Data shown below:
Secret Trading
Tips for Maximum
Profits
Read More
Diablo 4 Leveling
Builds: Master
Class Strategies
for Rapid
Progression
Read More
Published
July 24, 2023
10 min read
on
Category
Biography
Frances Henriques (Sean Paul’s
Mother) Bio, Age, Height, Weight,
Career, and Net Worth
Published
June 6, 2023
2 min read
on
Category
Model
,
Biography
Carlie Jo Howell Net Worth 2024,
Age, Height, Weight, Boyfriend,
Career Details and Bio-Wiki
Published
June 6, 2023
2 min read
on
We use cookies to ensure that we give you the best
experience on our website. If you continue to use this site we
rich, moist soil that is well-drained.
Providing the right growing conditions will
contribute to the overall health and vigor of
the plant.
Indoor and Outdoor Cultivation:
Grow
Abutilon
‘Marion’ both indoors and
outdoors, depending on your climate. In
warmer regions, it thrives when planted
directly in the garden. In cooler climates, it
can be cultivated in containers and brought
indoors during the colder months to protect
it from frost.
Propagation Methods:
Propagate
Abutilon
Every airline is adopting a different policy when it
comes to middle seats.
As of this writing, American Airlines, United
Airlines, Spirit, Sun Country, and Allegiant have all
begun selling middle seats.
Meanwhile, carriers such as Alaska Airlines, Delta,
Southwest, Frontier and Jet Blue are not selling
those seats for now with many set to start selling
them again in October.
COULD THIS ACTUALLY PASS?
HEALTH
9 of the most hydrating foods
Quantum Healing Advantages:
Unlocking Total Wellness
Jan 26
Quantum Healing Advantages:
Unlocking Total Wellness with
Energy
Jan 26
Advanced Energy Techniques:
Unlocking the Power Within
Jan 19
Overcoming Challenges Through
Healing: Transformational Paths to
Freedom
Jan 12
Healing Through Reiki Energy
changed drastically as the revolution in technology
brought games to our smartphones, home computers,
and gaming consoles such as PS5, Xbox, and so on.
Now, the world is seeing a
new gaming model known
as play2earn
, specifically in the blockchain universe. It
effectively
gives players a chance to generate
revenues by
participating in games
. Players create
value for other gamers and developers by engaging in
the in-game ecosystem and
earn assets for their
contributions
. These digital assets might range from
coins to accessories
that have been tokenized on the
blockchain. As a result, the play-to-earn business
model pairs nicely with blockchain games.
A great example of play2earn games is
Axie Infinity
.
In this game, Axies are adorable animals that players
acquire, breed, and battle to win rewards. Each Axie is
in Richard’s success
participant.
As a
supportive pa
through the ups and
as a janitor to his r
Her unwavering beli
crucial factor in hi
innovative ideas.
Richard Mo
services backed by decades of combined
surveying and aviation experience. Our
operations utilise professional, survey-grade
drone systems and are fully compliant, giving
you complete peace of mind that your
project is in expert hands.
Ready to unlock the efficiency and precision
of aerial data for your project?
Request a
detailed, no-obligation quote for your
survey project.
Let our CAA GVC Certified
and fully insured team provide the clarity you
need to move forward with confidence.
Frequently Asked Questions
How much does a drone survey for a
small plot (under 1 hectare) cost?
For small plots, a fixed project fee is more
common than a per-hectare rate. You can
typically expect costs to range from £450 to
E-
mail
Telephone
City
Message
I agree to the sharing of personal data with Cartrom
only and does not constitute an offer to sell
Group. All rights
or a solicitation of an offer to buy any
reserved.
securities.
End of Data shown.
Data shown below:
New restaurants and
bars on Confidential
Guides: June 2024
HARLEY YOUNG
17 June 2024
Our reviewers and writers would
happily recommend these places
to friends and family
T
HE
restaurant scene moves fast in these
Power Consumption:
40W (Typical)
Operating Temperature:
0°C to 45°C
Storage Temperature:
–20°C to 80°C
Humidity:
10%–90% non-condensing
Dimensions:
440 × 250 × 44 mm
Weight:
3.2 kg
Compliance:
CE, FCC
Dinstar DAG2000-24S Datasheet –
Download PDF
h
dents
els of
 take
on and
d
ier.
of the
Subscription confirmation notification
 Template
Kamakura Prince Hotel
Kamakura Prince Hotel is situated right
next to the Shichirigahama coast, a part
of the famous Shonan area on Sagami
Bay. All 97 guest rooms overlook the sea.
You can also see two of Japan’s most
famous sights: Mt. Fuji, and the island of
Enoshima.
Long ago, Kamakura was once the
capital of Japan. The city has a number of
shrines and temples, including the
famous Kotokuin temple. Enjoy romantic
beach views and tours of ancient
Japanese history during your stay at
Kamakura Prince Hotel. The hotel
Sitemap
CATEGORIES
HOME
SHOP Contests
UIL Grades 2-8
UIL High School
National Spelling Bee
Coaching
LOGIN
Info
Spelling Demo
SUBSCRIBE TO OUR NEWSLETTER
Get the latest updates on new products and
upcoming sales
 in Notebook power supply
End of Data shown.
**Problem**
Look through the entries above and quote exactly the lines from the line with "as play2earn" to the line with "In this game, Axies", counting both of those lines.

**Response below**
as play2earn
, specifically in the blockchain universe. It
effectively
gives players a chance to generate
revenues by
participating in games
. Players create
value for other gamers and developers by engaging in
the in-game ecosystem and
earn assets for their
contributions
. These digital assets might range from
coins to accessories
that have been tokenized on the
blockchain. As a result, the play-to-earn business
model pairs nicely with blockchain games.
A great example of play2earn games is
Axie Infinity
.
In this game, Axies are adorable animals that players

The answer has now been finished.